インスリン(Insulin)
インスリン(インシュリン)は膵臓(すいぞう)から分泌される、ホルモンの一種で、糖の代謝を調節し、血糖値を一定に保つ働きがあります。
血糖値を下げる働きをするホルモンは、インスリンだけです。
インスリン(インシュリン)は、膵臓内の、ランゲルハンス島と呼ばれる細胞の集まりの中にある、ベータ細胞から分泌されます。
食後に血糖値(血液中のブドウ糖濃度)が上昇すると、それに反応して膵臓からインスリンが分泌されます。
細胞の表面には、インスリン受容体があります。
インスリンがこの受容体に結合することで、細胞は血液中のブドウ糖をとりこみ、エネルギー源として利用します。

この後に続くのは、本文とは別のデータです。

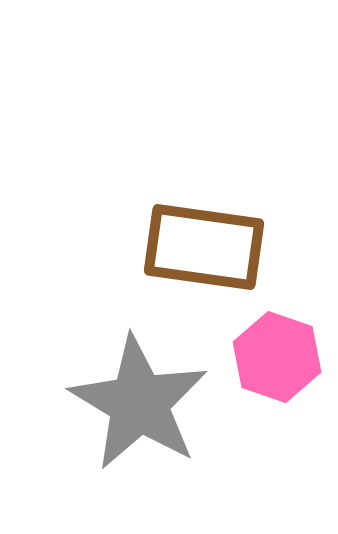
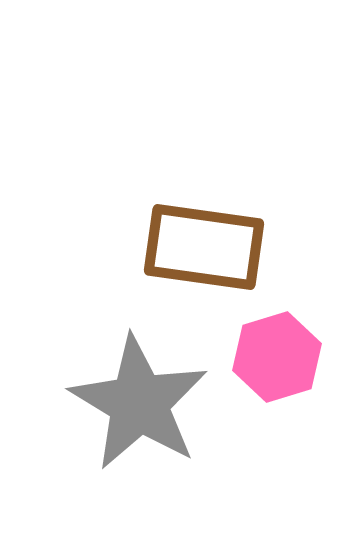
pink hexagon: rotated 24 degrees clockwise
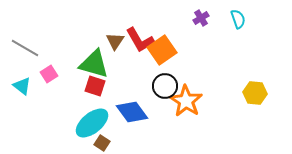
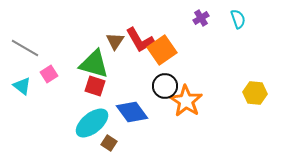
brown square: moved 7 px right
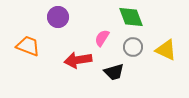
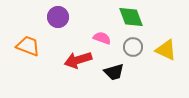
pink semicircle: rotated 78 degrees clockwise
red arrow: rotated 8 degrees counterclockwise
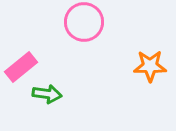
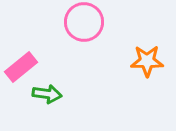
orange star: moved 3 px left, 5 px up
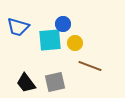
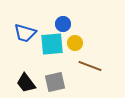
blue trapezoid: moved 7 px right, 6 px down
cyan square: moved 2 px right, 4 px down
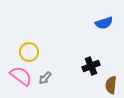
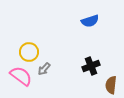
blue semicircle: moved 14 px left, 2 px up
gray arrow: moved 1 px left, 9 px up
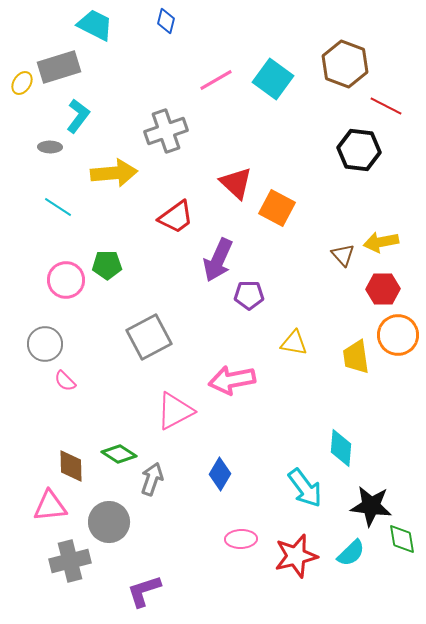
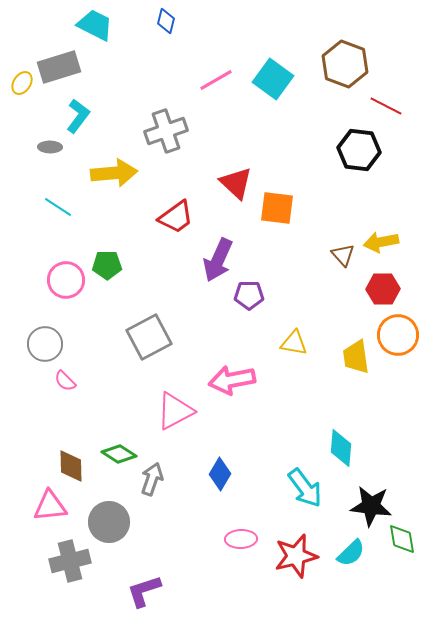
orange square at (277, 208): rotated 21 degrees counterclockwise
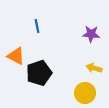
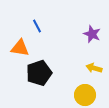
blue line: rotated 16 degrees counterclockwise
purple star: moved 1 px right; rotated 18 degrees clockwise
orange triangle: moved 4 px right, 8 px up; rotated 18 degrees counterclockwise
yellow circle: moved 2 px down
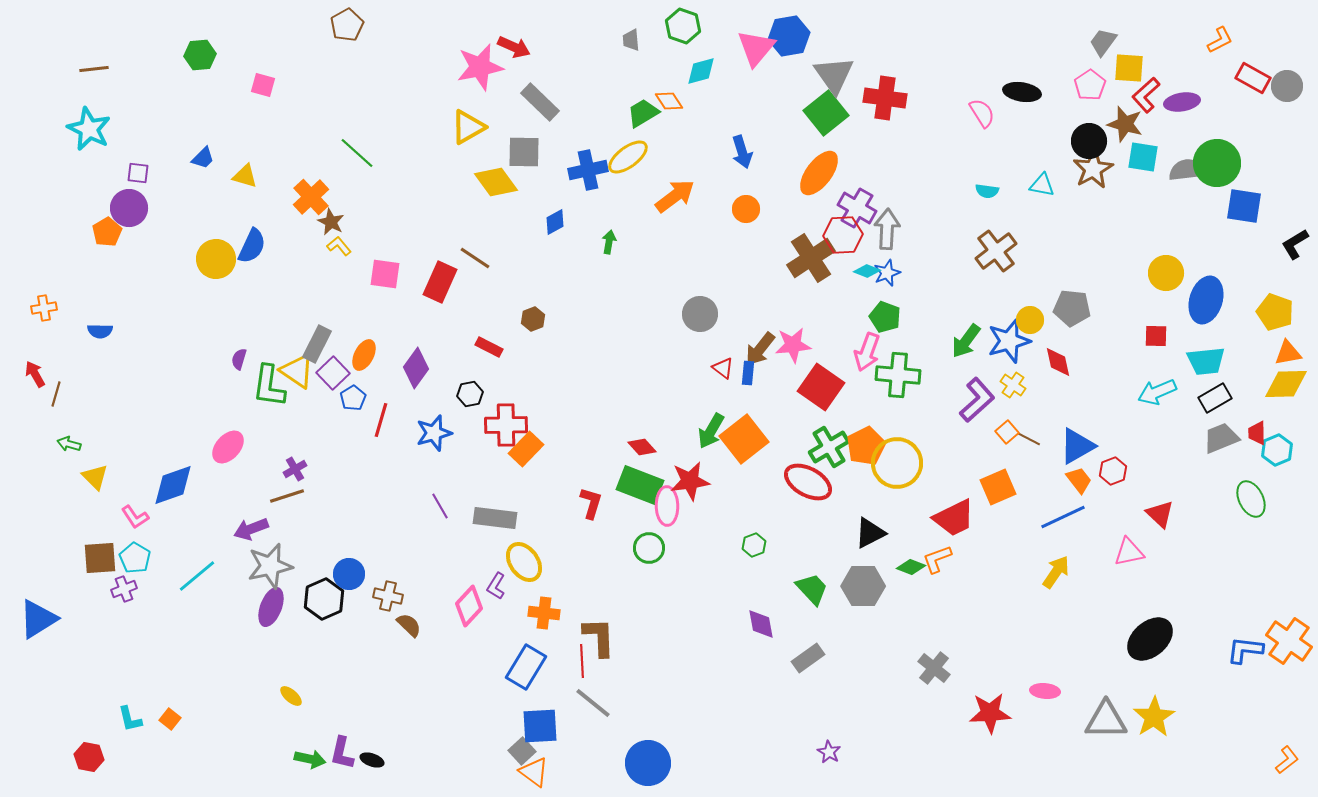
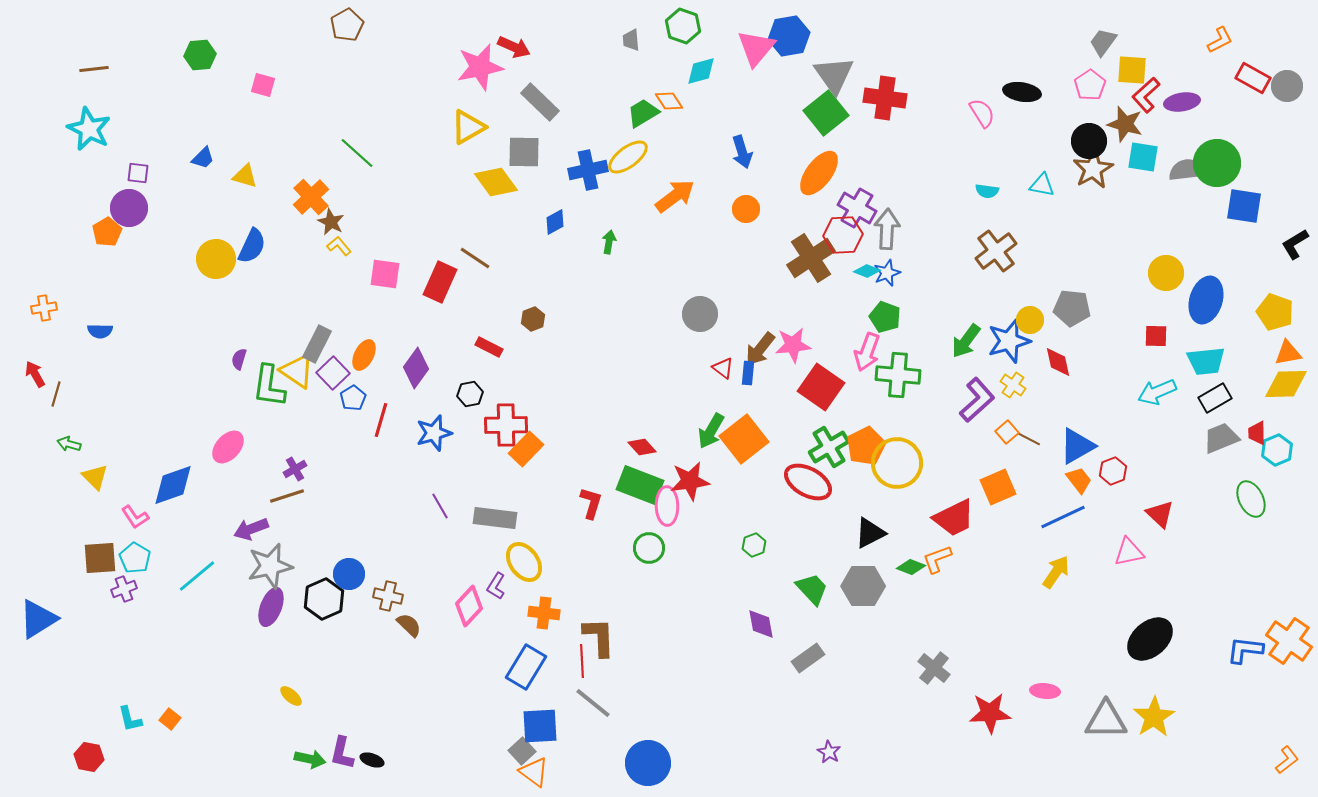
yellow square at (1129, 68): moved 3 px right, 2 px down
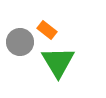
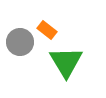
green triangle: moved 8 px right
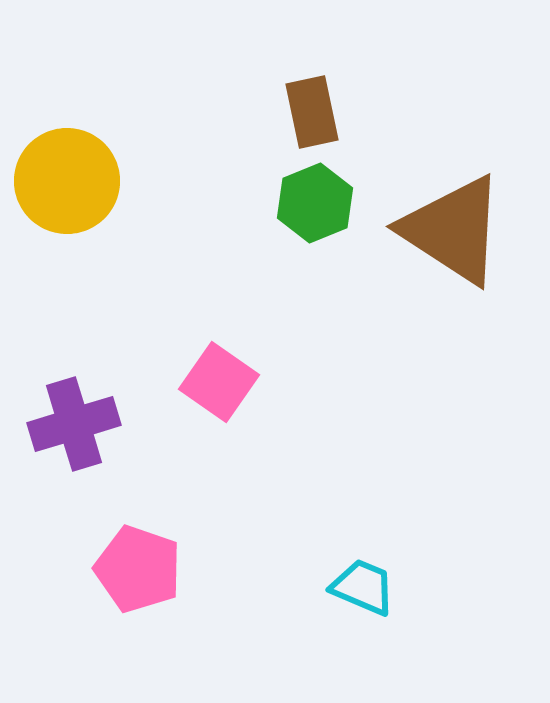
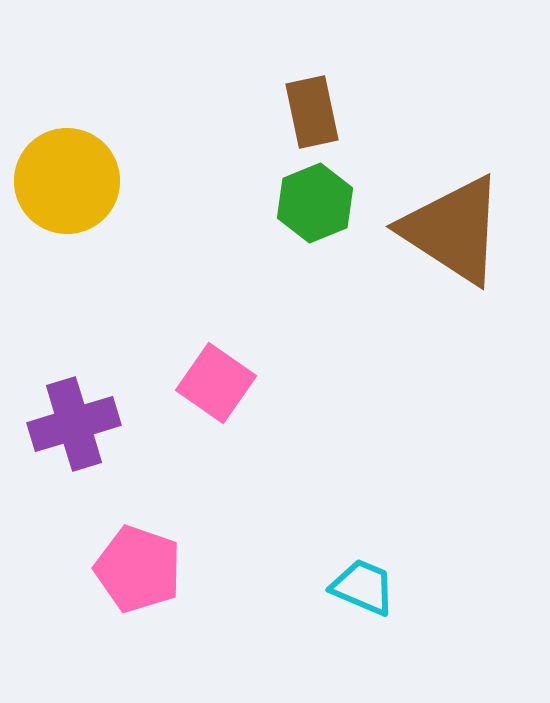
pink square: moved 3 px left, 1 px down
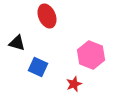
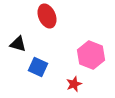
black triangle: moved 1 px right, 1 px down
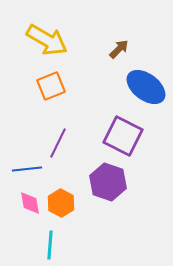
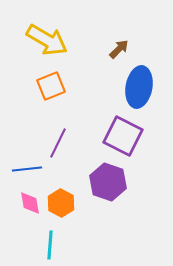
blue ellipse: moved 7 px left; rotated 63 degrees clockwise
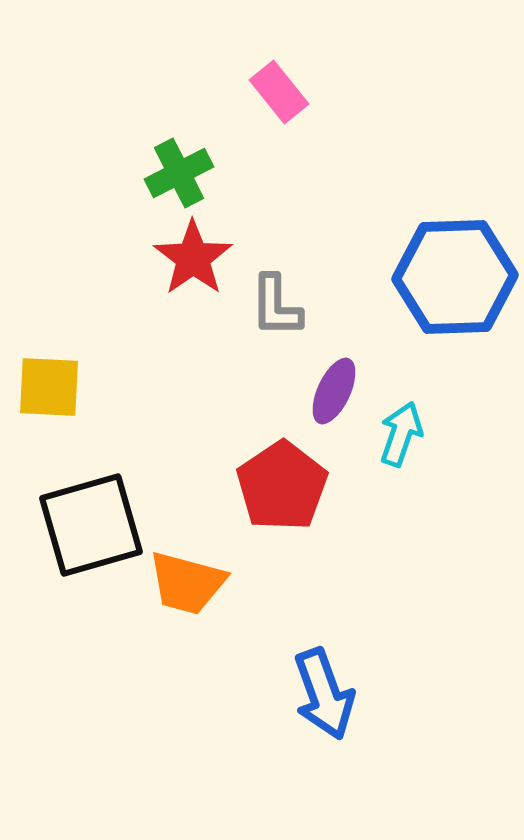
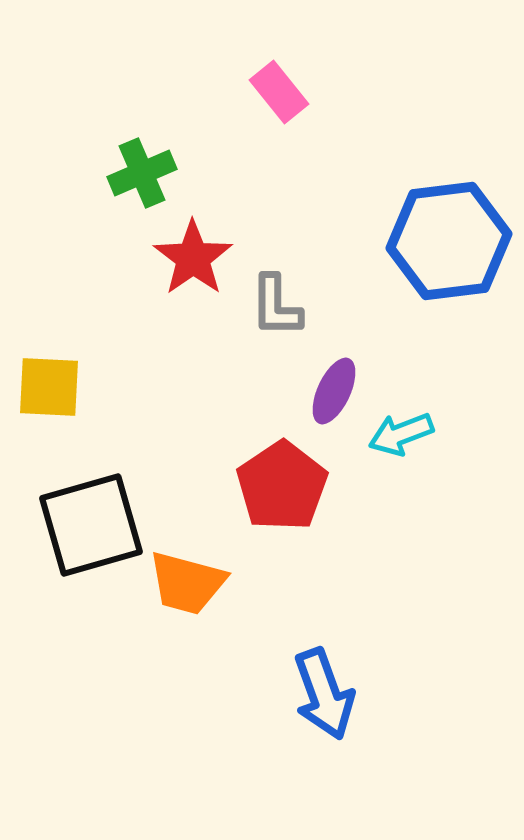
green cross: moved 37 px left; rotated 4 degrees clockwise
blue hexagon: moved 6 px left, 36 px up; rotated 5 degrees counterclockwise
cyan arrow: rotated 130 degrees counterclockwise
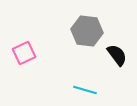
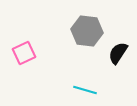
black semicircle: moved 1 px right, 2 px up; rotated 110 degrees counterclockwise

余ったブドウ糖はグリコーゲンや中性脂肪に合成され、たくわえられますが、その合成を促進するのもインスリンの働きです。
糖尿病の予防には、食後の急激な血糖値の上昇を抑え、インスリンの分泌を節約することが大切です。
日本人は欧米人に比べてインスリン分泌予備能が低く、早期に分泌能が低下してくることが指摘されています。
また、栄養過多や運動不足による肥満やメタボリックシンドロームの増加により、インスリンの感受性が低下し、インスリン抵抗性から血糖調節のためのインスリン必要量が増加しています。